Серафиму Лютову, смешливую, короткостриженную горожанку еще не очень старую и не такую уж глупую, которую все звали просто Лютик, в пятницу тринадцатого уволили с работы.

Выдали Лютику в качестве подарка за самоотверженный труд на благо ОО “Мартышкин труд” большой целлофановый пакет с голой бабой до пояса, дивидентов не выдали, трудовую книжку в отделе кадров сожрали мыши, и пошла Серафима Лютова куда глаза глядят, шмыгая озябшим, лиловым носом.

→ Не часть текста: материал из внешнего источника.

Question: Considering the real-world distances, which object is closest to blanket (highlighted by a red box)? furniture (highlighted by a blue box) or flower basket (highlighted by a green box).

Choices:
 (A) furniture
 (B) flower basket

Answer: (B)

“Были бы у нее ноги от бровей, или физиономия дурочки с переулочка, - думала Лютик, ловя свое блеклое отражение в стеклах витрин, - то уволили бы не её, а скажем, Светку из планового отдела. Хотя, нет. У Светки муж – бандит. Он – крыша конторы. А контора без крыши, что компьютер без мыши.” Лютик улыбнулась и с таким идиотским выражением лица наткнулась на солидную даму, терпеливо ожидавшую, когда её песик сделает свое собачье дело на колесо какой-то иномарки.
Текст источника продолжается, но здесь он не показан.